Jamf Holding Corp. (JAMF) CLO exits 390,627 shares in cash merger
Filing Impact
Filing Sentiment
Form Type
4
Rhea-AI Filing Summary
Jamf Holding Corp.’s Chief Legal Officer Jeff Lendino reported the cash-out of his equity in connection with a merger. On January 30, 2026, all 390,627 shares of common stock he owned were disposed of at $13.05 per share under the merger agreement.

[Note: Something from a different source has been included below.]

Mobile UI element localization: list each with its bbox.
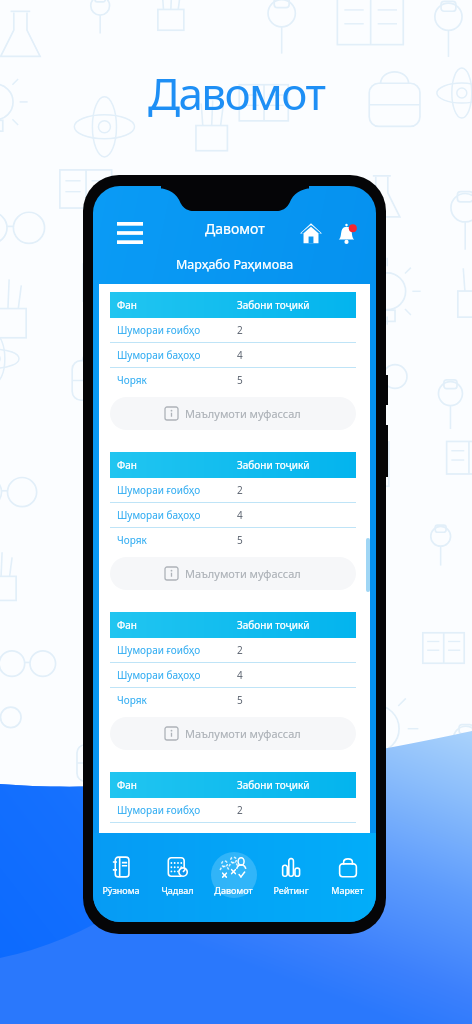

The total includes 307,238 unvested restricted stock units, which were cancelled and converted into cash-based awards that vest on the original RSU schedule. Two stock option grants covering 53,148 and 29,010 shares were also cancelled for cash based on their intrinsic value, leaving him with zero shares and options.
Positive
- None.
Negative
- None.
Insider Trade Summary
3 transactions reported
Mixed
3 txns
Insider
LENDINO JEFF
Role
Chief Legal Officer
| Type | Security | Shares | Price | Value |
|---|---|---|---|---|
| Disposition | Stock Option (Right to Buy) | 53,148 | $7.56 | $402K |
| Disposition | Stock Option (Right to Buy) | 29,010 | $4.84 | $140K |
| Disposition | Common Stock | 390,627 | $13.05 | $5.10M |
Holdings After Transaction:
Stock Option (Right to Buy) — 0 shares (Direct);
Common Stock — 0 shares (Direct)
Footnotes (1)
- Pursuant to the Agreement and Plan of Merger, dated as of October 28, 2025 (the "Merger Agreement"), by and among the Issuer, Jawbreaker Parent, Inc. ("Parent") and Jawbreaker Merger Sub, Inc. ("Merger Sub"), Merger Sub merged with and into the Issuer (the "Merger"), with the Issuer surviving as a wholly owned subsidiary of Parent. At the effective time of the Merger (the "Effective Time"), each issued and outstanding share of the Issuer's common stock, par value $0.001 per share ("Common Stock"), owned by the reporting person immediately prior to the Effective Time was automatically cancelled, extinguished and converted into the right to receive $13.05 per share in cash, without interest thereon (the "Per Share Price"). The shares of Common Stock reported as disposed by the reporting person include 307,238 unvested restricted stock units ("Company RSUs") which, pursuant to the Merger Agreement, were, at or immediately prior to the Effective Time, cancelled and converted into the right to receive an amount in cash (without interest and subject to applicable withholding taxes) equal to the product of (i) the Per Share Price and (ii) the total number of shares of Common Stock subject to such Company RSUs as of immediately prior to the Effective Time (the "Converted Cash Awards"). The Converted Cash Awards will, subject to the reporting person's continued service through the applicable vesting dates, vest and be payable at the time when the Company RSUs for which the Converted Cash Awards were exchanged would have vested pursuant to the terms thereof. Pursuant to the Merger Agreement, this stock option was, at or immediately prior to the Effective Time, cancelled and converted into the right to receive an amount in cash (without interest and subject to applicable withholding taxes) equal to the product of (i) the total number of shares of Common Stock subject to such option as of immediately prior to the Effective Time and (ii) the excess, if any, of the Per Share Price over the exercise price of such option.
FAQ
What did Jamf (JAMF) Chief Legal Officer Jeff Lendino report on this Form 4?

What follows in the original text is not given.